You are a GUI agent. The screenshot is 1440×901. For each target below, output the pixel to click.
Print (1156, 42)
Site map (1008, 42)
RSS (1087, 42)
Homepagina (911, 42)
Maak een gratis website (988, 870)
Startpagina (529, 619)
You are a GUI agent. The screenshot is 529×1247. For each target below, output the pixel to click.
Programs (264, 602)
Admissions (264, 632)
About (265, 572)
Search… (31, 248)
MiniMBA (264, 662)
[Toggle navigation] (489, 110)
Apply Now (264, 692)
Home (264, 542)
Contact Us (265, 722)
---
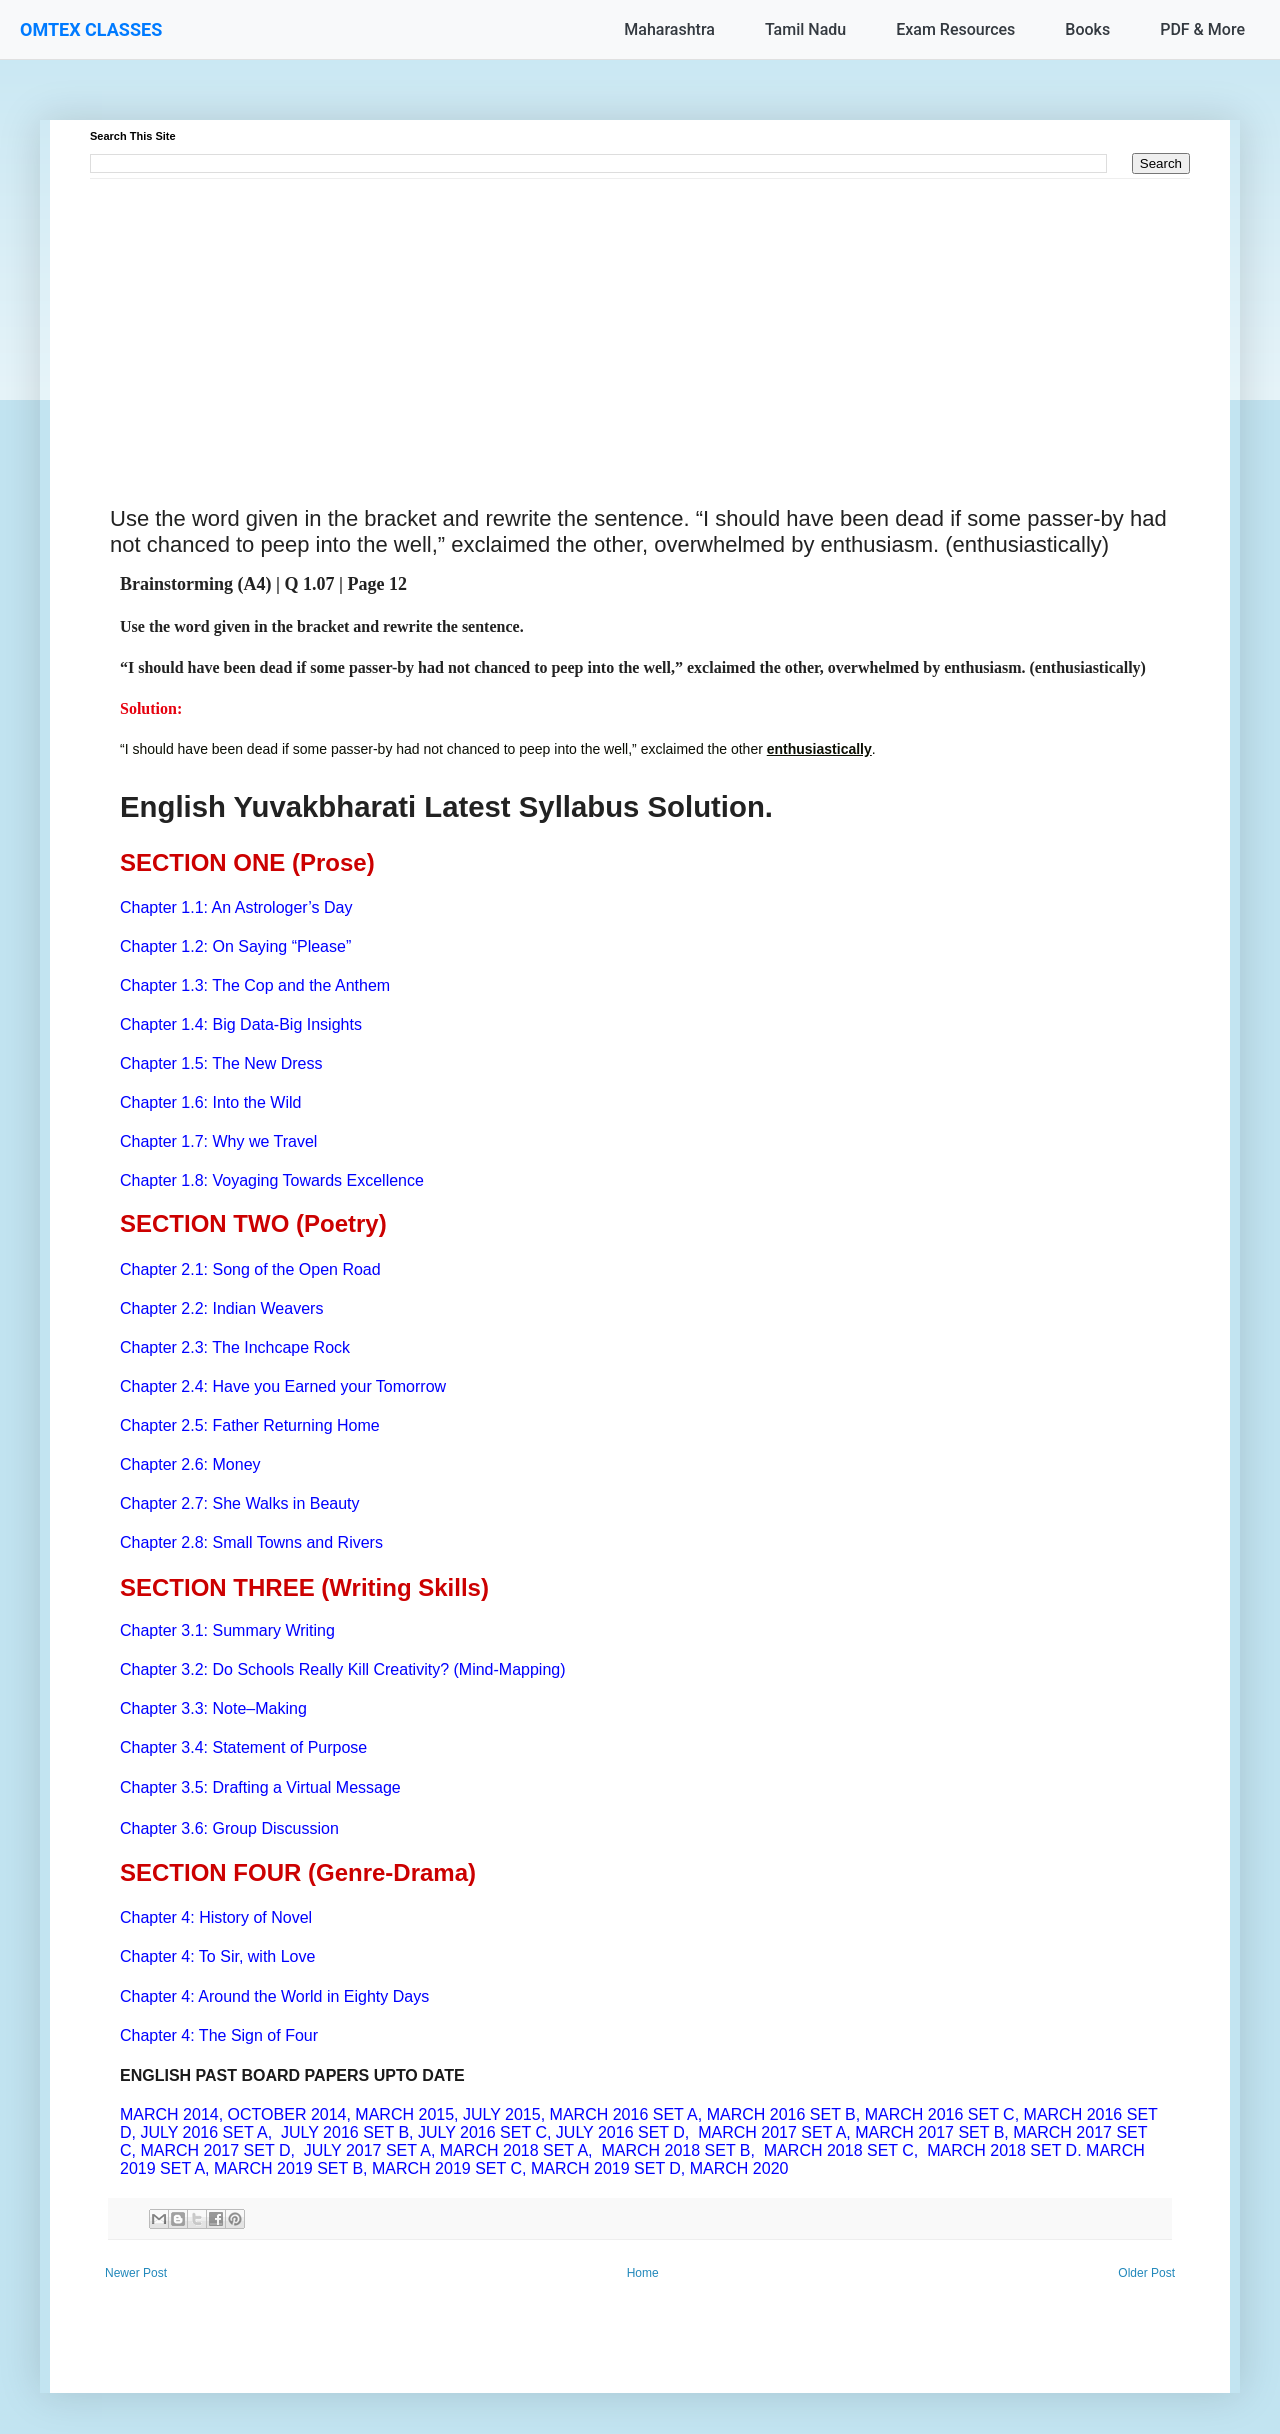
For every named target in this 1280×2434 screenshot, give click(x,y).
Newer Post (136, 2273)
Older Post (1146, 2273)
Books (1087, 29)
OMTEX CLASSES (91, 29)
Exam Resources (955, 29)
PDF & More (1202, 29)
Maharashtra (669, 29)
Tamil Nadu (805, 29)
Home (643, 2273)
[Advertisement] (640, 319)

Required work:
From the entries above, print the lines beginning at the one with "You are a GUI agent. The screenshot is 1440×901." and stopping after the one with "Contact Us (265, 722)", exactly as written and with nothing else.

Response to the task:
You are a GUI agent. The screenshot is 1440×901. For each target below, output the pixel to click.
Print (1156, 42)
Site map (1008, 42)
RSS (1087, 42)
Homepagina (911, 42)
Maak een gratis website (988, 870)
Startpagina (529, 619)
You are a GUI agent. The screenshot is 529×1247. For each target below, output the pixel to click.
Programs (264, 602)
Admissions (264, 632)
About (265, 572)
Search… (31, 248)
MiniMBA (264, 662)
[Toggle navigation] (489, 110)
Apply Now (264, 692)
Home (264, 542)
Contact Us (265, 722)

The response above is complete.